Blymyer Norton Bell 32
- This topic has 5 replies, 5 voices, and was last updated 10 years, 4 months ago by Anonymous.
September 30, 2009 at 9:28 pm #112881874SchoolhouseMember
We are restoring the 1874 Georgetown Schoolhouse in Georgetown, Colorado. Once we have completed reconstruction and installation of the 29 foot bell tower for the building, we would like to install the original bell and be able to ring it. (The tower is currently under construction.)
See the attached photographs.
Anyone out there able to provide some consulting? I see a wheel on other bells. Will we need this wheel? Our bell has been exposed to the elements for 60-70 years on the roof of what is now our Community School. What type of care does it require?
In advance, we thank you for your assistance.
[attachment=2:zmppvdwr]School Bell 006 reduced.jpg[/attachment:zmppvdwr]
[attachment=0:zmppvdwr]School Sept 09 008 for bell.jpg[/attachment:zmppvdwr]
[attachment=1:zmppvdwr]1874 School Reduced.jpg[/attachment:zmppvdwr]
October 1, 2009 at 8:51 pm #15005lucky13Member
It looks smooth and clean in the photo but if it isn’t go over it with a steel brush then brush on a couple coats of Rustoleum.

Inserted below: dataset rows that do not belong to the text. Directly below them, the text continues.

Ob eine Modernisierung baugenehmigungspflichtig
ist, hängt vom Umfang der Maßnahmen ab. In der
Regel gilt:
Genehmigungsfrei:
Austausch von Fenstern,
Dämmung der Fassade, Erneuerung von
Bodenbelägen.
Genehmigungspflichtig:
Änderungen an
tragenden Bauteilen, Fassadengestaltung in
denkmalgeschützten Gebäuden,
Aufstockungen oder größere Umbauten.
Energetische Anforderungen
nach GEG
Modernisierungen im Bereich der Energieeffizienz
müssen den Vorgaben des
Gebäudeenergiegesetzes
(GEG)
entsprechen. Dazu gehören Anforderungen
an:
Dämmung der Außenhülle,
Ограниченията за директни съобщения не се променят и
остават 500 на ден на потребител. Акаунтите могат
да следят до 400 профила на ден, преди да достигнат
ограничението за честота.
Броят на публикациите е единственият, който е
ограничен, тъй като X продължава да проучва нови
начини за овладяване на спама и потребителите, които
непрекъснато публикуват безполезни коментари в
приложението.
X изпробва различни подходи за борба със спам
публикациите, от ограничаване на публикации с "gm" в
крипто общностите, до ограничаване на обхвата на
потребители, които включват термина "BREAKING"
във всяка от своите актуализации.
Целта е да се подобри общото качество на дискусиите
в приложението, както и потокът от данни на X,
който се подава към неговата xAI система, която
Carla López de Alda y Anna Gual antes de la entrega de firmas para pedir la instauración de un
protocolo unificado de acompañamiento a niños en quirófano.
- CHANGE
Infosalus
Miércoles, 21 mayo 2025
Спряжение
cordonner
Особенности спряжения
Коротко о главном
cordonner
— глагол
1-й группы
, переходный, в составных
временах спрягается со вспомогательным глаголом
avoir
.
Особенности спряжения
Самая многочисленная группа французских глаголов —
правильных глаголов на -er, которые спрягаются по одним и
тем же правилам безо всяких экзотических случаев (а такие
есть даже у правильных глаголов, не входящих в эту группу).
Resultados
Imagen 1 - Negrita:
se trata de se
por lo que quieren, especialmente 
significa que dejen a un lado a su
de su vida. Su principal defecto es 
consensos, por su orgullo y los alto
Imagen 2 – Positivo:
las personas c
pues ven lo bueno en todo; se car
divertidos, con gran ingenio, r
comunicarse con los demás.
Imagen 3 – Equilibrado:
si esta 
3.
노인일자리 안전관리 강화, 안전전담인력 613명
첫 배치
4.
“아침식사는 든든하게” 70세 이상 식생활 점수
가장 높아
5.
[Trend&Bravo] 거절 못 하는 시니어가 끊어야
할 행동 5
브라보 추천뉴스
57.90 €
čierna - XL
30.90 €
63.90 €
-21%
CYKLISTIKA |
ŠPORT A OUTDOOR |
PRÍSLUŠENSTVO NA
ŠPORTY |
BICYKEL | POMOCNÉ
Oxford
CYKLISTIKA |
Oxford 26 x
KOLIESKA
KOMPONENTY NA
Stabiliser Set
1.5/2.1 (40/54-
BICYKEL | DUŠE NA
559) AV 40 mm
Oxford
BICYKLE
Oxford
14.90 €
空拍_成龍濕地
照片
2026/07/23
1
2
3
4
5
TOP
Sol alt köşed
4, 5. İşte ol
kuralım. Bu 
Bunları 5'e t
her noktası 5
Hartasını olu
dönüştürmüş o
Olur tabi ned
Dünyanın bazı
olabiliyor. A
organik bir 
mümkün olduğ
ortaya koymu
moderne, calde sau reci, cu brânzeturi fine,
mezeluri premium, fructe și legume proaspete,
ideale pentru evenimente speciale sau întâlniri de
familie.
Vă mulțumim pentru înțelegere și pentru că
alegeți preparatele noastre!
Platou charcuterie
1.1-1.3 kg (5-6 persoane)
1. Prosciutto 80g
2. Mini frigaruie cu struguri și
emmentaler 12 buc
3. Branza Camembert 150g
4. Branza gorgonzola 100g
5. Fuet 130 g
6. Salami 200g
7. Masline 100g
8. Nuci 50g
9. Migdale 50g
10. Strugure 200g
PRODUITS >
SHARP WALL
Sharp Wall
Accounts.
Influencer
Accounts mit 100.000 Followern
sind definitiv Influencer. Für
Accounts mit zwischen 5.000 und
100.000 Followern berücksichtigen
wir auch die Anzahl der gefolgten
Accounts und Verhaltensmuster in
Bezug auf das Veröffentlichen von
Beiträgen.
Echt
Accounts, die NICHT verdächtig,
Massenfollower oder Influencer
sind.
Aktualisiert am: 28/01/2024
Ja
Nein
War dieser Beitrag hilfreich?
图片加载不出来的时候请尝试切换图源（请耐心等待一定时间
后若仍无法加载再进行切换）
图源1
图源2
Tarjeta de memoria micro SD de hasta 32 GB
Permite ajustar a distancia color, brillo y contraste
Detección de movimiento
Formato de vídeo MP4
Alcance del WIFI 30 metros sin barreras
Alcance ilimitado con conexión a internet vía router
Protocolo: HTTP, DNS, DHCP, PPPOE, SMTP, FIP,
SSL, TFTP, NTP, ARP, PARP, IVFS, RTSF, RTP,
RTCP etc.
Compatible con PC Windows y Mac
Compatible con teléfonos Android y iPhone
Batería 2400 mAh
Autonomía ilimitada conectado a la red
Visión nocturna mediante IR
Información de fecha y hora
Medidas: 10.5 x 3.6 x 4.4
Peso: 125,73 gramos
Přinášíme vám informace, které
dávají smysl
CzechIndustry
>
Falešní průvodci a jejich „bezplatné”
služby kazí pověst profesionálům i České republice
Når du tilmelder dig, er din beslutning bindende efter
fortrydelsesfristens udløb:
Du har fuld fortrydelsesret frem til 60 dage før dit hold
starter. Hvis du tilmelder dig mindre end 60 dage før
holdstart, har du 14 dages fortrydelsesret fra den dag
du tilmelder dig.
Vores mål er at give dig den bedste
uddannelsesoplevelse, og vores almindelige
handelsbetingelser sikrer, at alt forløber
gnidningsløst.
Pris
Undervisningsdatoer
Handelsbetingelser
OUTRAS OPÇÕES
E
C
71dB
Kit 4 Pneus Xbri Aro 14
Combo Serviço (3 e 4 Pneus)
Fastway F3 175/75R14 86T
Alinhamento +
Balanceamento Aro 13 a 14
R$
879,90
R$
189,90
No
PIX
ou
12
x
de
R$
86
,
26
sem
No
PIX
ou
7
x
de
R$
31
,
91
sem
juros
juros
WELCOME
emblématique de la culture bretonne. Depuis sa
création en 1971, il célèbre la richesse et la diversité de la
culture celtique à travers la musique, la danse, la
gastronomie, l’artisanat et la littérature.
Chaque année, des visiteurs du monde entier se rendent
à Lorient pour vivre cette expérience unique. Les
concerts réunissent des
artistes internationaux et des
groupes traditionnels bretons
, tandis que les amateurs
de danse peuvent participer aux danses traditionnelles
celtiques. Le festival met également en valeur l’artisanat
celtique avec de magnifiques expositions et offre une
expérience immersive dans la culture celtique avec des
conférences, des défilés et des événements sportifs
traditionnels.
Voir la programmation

Black, dark red, or a combination of both looks nice on a bell. Squirt oil in the supports to lessen friction so the bell will rock more easily. The original wood wheel which was about the same diameter as the bell probably wore out due to exposure to the elements over time. A skilled wood worker can probably make a duplicate from oak or ash but without the old one to use as a pattern it will be more difficult. If the make-do lever works OK then just use it. Handsome old school building!
October 28, 2009 at 11:25 pm #15004autobob01Participant
Just refurbed our church bell its a Blymyer 32 also. That makes yours the second I have seen! The pulley is not necessary but ours has one as it used to be in the bellfry at our old church. Now we have it on display and use it for special occasions. When we did our bell we bead blasted all the small parts and sanded the bell itself. Coated it with an automotive self etching primer and then painted it with DuPont Imron polyurethane enamel. Obviously, we could have gotten a good look by using spray cans or brushes but this bell has a finish that withstand the elements, namely the kids in our church! Included a pic of our bell and the Blymyer ad.
November 13, 2009 at 5:07 am #15003Neil GoeppingerParticipant
If you want a rope wheel for your bell, consider either a cast steel or cast aluminum one from Todd Lower (lowerbells.com). I just finished putting his largest cast steel wheel on an 36″ bronze bell. If I was doing it again, I would use the cast aluminum one instead just because of the weight. They look the same, but the steel one weighed 80 lbs making it a two man job. I don’t know how much the aluminum wheel weights, but it’s got to be less. Of course, I don’t have the world’s best back, so perhaps I am too sensitive about weight. — Neil Goeppinger
May 24, 2010 at 9:36 pm #150061874SchoolhouseMember
On June 15, 2010, the Georgetown Trust will be raising the restored Blymyer Norton Bell, installed in a reconstructed 27-foot bell tower, to the roof of the 1874 Georgetown Schoolhouse in Georgetown, Colorado.
The Georgetown Trust will have an Open House on July 2 from 3-6 p.m. at the Schoolhouse.
We plan to ring the bell, in Georgetown tradition, on the 4th of July. Please feel welcome to join us for any of the events.
Thank you all for your help and support.
May 25, 2010 at 1:17 am #15007AnonymousInactive
Thanks for the invitation and for sharing the experience with us!